In the midst of the global turmoil – both economic and societal – it’s heartening to be in New Zealand where our (mostly) effective management of the disease has enabled our economy to start bouncing back sooner than it might have. While significant challenges still lie ahead, investors should take heart from the significant opportunities that now exist here within our technology sector.
The NZ tech export sector has grown primarily because of technology-enabled business models, rather than the technology opportunity per se. This has allowed companies to scale and become profitable with strong cash flows, which in turn has attracted broadening interest from investors, many of whom were previously reluctant to invest based on the technology opportunity alone.
"In future, cloud computing companies will utilise AI (artificial intelligence) to add even more valuable customer insights as the customer network and volume of data grows.”Greg Shanahan - Managing Director, TIN.
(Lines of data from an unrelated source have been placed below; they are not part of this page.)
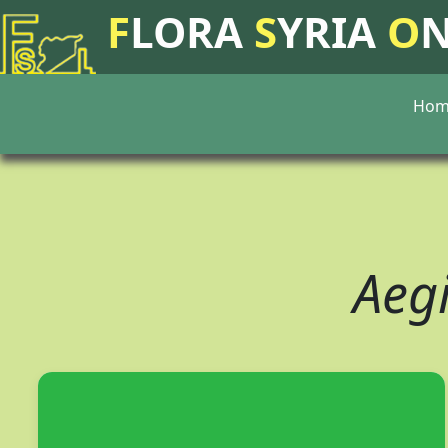
F
LORA
S
YRIA
O
Hom
Aeg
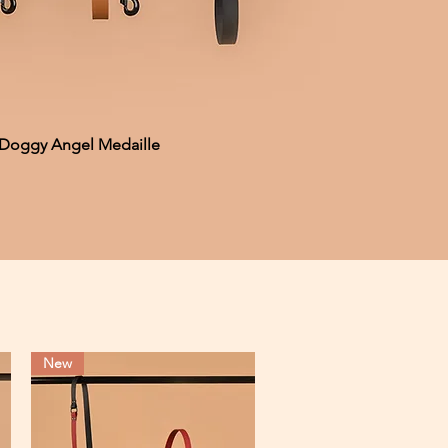
e Doggy Angel Medaille
New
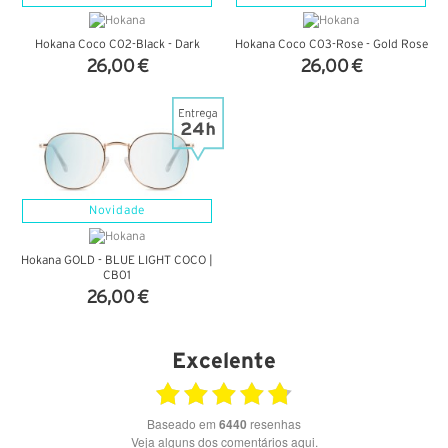
Hokana Coco C02-Black - Dark
Hokana Coco C03-Rose - Gold Rose
26,00 €
26,00 €
VER DETALHES
VER DETALHES
Novidade
Hokana GOLD - BLUE LIGHT COCO |
CB01
26,00 €
VER DETALHES
Excelente
Baseado em
6440
resenhas
Veja alguns dos comentários aqui.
Whilst total revenue for the TIN200* Companies (NZ’s 200 largest technology exporters) grew by 10% in 2019 to $12 billion, EBITDA (net income) grew by 16% and by a staggering 58% for ICT companies. Notably, listed companies led that growth, accounting for 25% TIN200 revenue in 2019, but 45% of the $1.1 billion revenue growth.
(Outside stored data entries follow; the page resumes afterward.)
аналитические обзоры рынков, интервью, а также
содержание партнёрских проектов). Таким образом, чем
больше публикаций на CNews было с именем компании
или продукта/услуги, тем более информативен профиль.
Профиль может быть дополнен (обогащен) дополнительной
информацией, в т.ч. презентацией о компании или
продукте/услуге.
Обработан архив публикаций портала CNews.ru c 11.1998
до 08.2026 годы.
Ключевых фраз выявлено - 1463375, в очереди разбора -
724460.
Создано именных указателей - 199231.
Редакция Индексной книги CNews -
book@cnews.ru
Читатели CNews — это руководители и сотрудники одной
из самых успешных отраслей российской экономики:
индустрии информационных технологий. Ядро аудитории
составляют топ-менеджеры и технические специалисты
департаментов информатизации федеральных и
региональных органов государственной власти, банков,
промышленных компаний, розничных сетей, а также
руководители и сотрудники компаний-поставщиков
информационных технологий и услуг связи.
Fortunately, as many tech companies achieved scale prior to COVID-19, they not only began to deliver metrics that could be understood by any investor, but exhibited qualities that set them apart from non-tech stocks. In particular, the ‘business as a service’ model delivered high recurring, predictable revenues, strong cash flows, sticky customers, marginal cost of new customer acquisition, faster growth and greater profitability.
This move to profitability was almost prescient, in how it anticipated the cold winds of an economic slowdown and ensured these companies either had balance sheets or investor support to last the COVID-19 economic winter, of 18-24 months that is expected.
Consequently the growth in market capitalisation of many listed TIN companies over the past 12 months, including the COVID-19 period, has been extraordinary. In the 12 months to 29 July 2020, the following share price increases for listed TIN companies were observed; Pacific Edge +289%, Pushpay +140%, F&P Healthcare +111%, Xero +48%, AFT Pharmaceuticals +30%.
This presents an immense opportunity for the NZX, because demonstrating that we can build really big, resilient successful companies will attract more local and foreign investors in Kiwi technology companies, and that will ultimately propel the tech sector to become the largest export sector in New Zealand, transforming our economy as a result.
Kiwi investors are increasingly voting with their wallets and being rewarded for it as our economy morphs through the COVID-19 sea change. The ultimate outcome of this will be to propel the tech sector to become the largest export sector in New Zealand. That’s an outcome that’s going to have long-term benefits for New Zealand as a whole – both economic and societal. Let’s make sure we don’t lose sight of that in the midst of the current COVID-19 challenges.
*The TIN200 is the combined TIN100 and Next100 (1-200) companies ranked by revenue in the annual TIN Report.